Pâques est passé et Guy de Morais n’est pas venu. Un beau matin, il arrive à l’adresse de Pierrette une longue lettre ; au milieu de phrases ampoulées et embrouillées, il essaie de faire accepter à sa fiancée, sa conduite comme héroïque. Il se trouve lui-même dans une situation difficile. L’avancement qu’il espérait tarde indéfiniment et ne se traduit qu’en promesses. Ses parents ont fait de lourdes pertes, il ne peut rien lui offrir qui soit digne d’elle. Il appuie sur le fait qu’il est désolé de renoncer à cette union qui le comblerait, mais il ne peut se faire à l’idée de cette jeune fille élevée dans le luxe vivant à ses côtés d’une vie gênée.

Pierrette, les sourcils froncés, lit jusqu’à la dernière ligne, et levant les yeux vers sa mère, s’efforce de sourire. Elle veut par son attitude lui faire comprendre qu’il n’y a pas à se désoler de cette lâcheté.

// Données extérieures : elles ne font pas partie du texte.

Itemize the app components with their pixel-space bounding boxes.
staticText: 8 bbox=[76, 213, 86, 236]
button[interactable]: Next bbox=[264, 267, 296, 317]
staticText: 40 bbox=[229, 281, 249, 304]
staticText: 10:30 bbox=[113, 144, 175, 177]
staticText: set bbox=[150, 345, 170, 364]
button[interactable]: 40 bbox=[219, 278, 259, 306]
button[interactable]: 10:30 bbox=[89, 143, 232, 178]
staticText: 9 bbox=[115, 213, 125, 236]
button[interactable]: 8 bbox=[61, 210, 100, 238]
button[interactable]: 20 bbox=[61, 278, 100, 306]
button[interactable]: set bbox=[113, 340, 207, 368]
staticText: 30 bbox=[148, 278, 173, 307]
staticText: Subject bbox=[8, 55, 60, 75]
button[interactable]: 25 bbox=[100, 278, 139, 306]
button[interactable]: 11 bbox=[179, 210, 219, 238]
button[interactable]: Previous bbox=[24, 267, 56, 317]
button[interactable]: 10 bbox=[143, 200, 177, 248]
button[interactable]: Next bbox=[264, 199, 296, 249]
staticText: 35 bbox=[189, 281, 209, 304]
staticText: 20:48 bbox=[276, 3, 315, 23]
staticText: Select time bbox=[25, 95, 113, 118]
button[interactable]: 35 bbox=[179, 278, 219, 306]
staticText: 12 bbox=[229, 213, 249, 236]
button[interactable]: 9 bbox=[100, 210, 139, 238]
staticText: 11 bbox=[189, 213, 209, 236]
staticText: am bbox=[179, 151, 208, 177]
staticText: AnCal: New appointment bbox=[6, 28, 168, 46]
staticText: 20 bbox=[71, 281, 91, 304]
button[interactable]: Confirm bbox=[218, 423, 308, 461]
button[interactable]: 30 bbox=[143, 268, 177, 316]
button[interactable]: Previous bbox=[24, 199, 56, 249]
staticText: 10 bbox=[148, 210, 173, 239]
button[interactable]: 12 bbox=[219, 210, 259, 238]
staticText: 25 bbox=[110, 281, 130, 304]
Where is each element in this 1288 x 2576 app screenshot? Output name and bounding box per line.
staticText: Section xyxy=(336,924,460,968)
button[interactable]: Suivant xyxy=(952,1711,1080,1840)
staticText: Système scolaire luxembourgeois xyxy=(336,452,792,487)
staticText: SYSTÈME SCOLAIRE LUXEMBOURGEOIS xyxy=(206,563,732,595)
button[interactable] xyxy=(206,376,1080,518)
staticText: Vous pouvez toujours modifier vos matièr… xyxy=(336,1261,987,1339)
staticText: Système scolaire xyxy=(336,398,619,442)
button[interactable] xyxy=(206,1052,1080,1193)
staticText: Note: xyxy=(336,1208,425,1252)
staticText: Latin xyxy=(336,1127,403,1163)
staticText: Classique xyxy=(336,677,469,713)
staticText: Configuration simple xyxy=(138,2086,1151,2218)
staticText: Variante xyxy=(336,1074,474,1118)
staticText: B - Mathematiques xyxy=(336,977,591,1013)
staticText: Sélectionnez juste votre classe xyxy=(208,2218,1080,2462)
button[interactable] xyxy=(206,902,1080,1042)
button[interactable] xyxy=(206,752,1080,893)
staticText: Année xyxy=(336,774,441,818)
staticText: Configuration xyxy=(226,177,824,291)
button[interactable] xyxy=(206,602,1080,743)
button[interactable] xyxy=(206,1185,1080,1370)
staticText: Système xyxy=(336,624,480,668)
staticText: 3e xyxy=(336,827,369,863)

Aussi bien, n’était-elle pas prévue ?

— J’en étais sûre de ce dénouement, depuis le jour de la réception du télégramme, mais je ne croyais pas que ce triste sire aurait tant d’audace. Il ne mérite même pas que je lui réponde. Il ose m’offrir son secours pécuniaire, si jamais je suis dans une passe par trop difficile. Il me serait moins dur de mendier que de lui demander quoi que ce soit.

Pierrette n’en fit pas une maladie. Elle avait tant d’autres choses en tête. Mais comme tous ces événements qui se précipitaient l’avaient mûrie. Vaillamment, elle se mit en devoir de trouver, coûte que coûte, un emploi lui permettant de suffire à ses dépenses.

D’acheteur pour la propriété, il ne s’en présentait pas un seul, et Yvonne répétait :

— Qui peut croire que vous soyez obligées de vendre ?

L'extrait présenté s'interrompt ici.